Pero qué boluda soy, se dijo, pensando justo ahora en accidentes. Mirá las estupideces que se me vienen a ocurrir.

Y se asomó.

Marta parecía que sólo se había caído. La cara retorcida, la mano izquierda —¡Era diestra!, recordó Susana— crispada, contraída, con el puño preparado para golpear. La mano derecha, la del arma seguramente, descansaba con la palma hacia arriba, como pidiendo limosna. Por más que buscó, no descubrió el revólver. Se lo habrían llevado ya los de Científica. Susana cerró los ojos.

¿Qué hacer? ¿Seguir mirando? ¿Decir algo? Se decidió por lo primero.

Y miró más allá.

La sangre manchaba la estantería. Y lo peor de todo, los sesos desparramados por los estantes: trofeos a la venta de un comerciante del infierno.
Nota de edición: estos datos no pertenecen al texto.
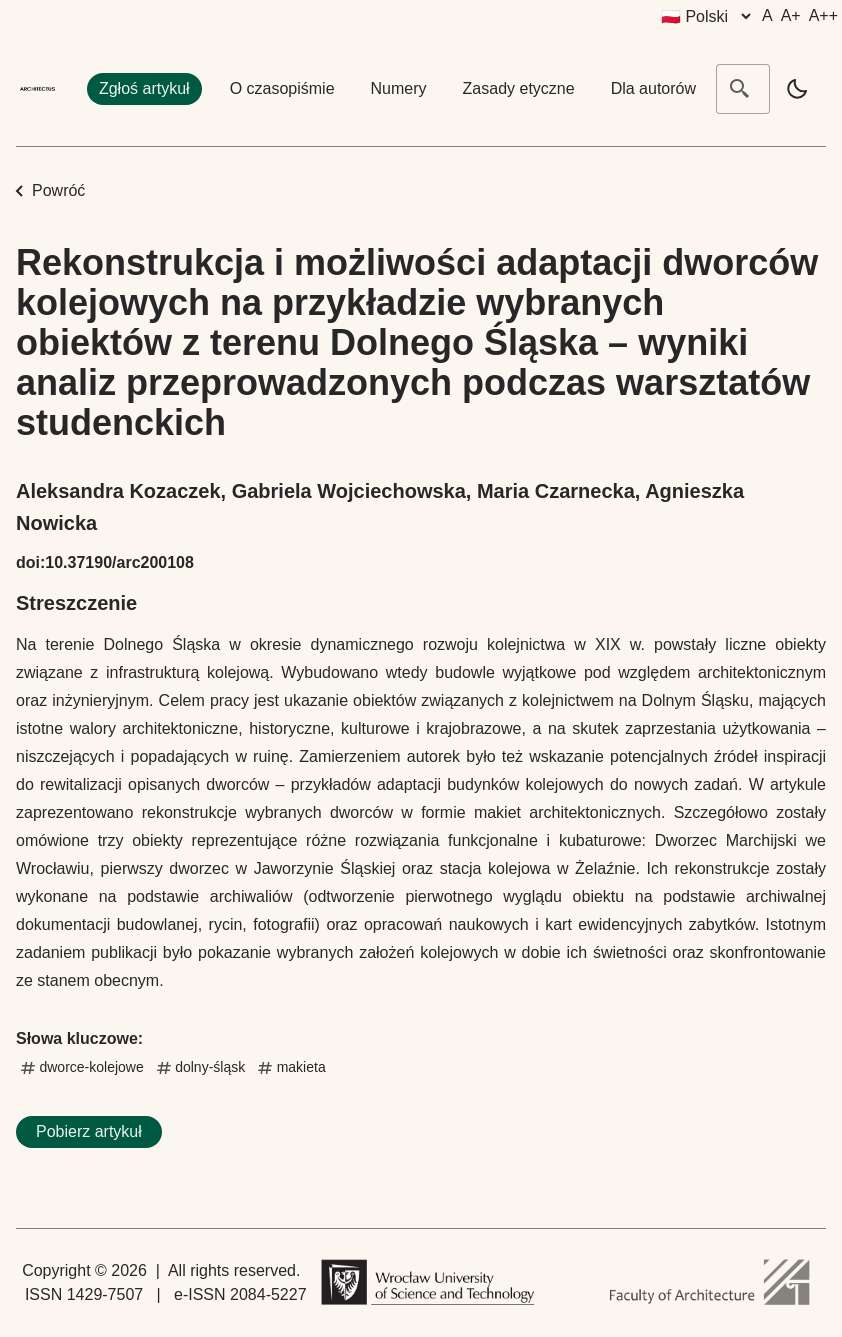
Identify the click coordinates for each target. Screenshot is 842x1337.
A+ (791, 15)
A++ (823, 15)
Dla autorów (653, 88)
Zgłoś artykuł (144, 88)
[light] (797, 89)
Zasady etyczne (519, 88)
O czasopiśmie (282, 88)
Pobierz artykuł (89, 1131)
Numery (399, 88)
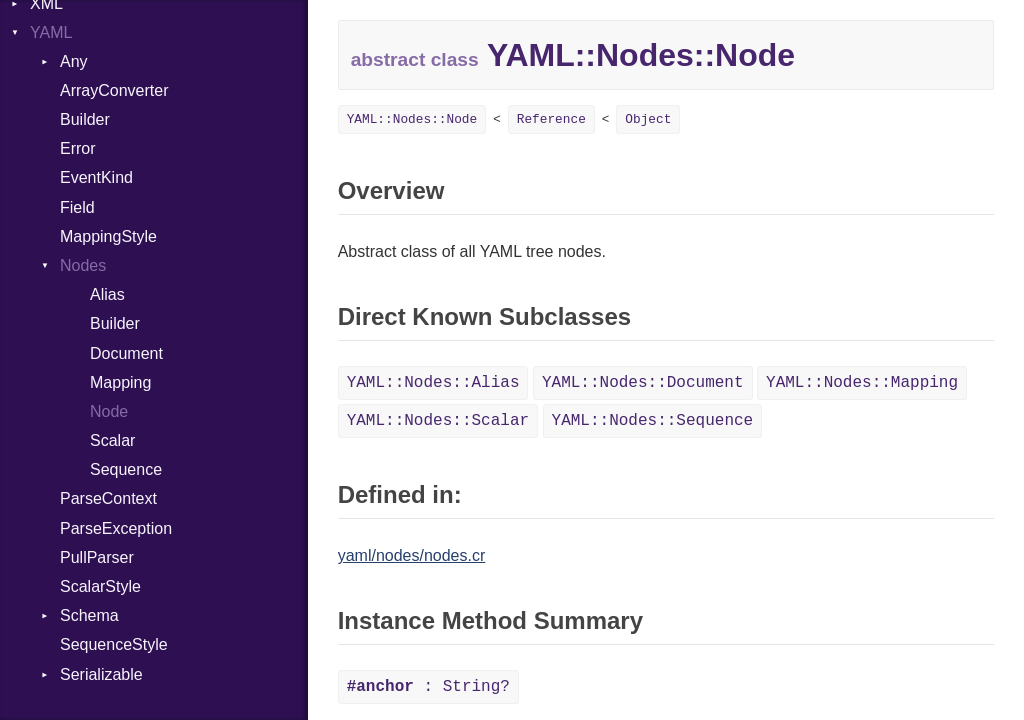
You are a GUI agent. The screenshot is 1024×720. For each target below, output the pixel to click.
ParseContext (108, 498)
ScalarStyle (100, 586)
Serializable (101, 674)
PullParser (97, 557)
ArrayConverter (114, 90)
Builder (85, 119)
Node (109, 411)
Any (74, 61)
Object (648, 119)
Apoyó la mano contra el marco de la puerta. Contuvo una arcada. ¿Decir algo, una oración? ¿Y qué podía decir? No rezaba desde hacía mil años.

fig97

Ilustración: Duende

¿Para qué habré venido?, se preguntó, y volvió a pensar en el impulso loco que la había hecho correr escaleras arriba. Mejor sería que se fuera. Jorge tenía razón: no le gustaba lo que veía. Para nada le gustaba.

Quiso irse, pero su propia mano se lo impidió. Por más que luchara, la mano no cedía, como soldada a la madera del marco. Y ese presentimiento maligno que le suspiraba en la nuca le llenó la boca y se rompió en grito. Un alarido que no era suyo salía de su propia garganta.

Susana perdió el conocimiento.

¿A vos te parece, Susi? Estos hijos de puta te dejaron sola en el sanatorio. Ni rastros de Jorge ni las mellizas ni nadie. Y claro, seguro que ahora te van a echar la culpa a vos por la muerte de Marta. Justo a vos, que siempre te rompiste el culo para mantener unida a esa familia de mierda. Qué puta la vida, ¿verdad? ¿Buscás algo, Susi? No, mamita, no hay ningún parlante. Bueno, lo de «mamita» es un decir. Porque vos jamás vas a tener hijos. Y dale: llamá a la enfermera si querés… Yo después vengo. De ahora en más —y hasta el final, ¿viste?—, de ahora en más, yo siempre voy a estar a tu lado.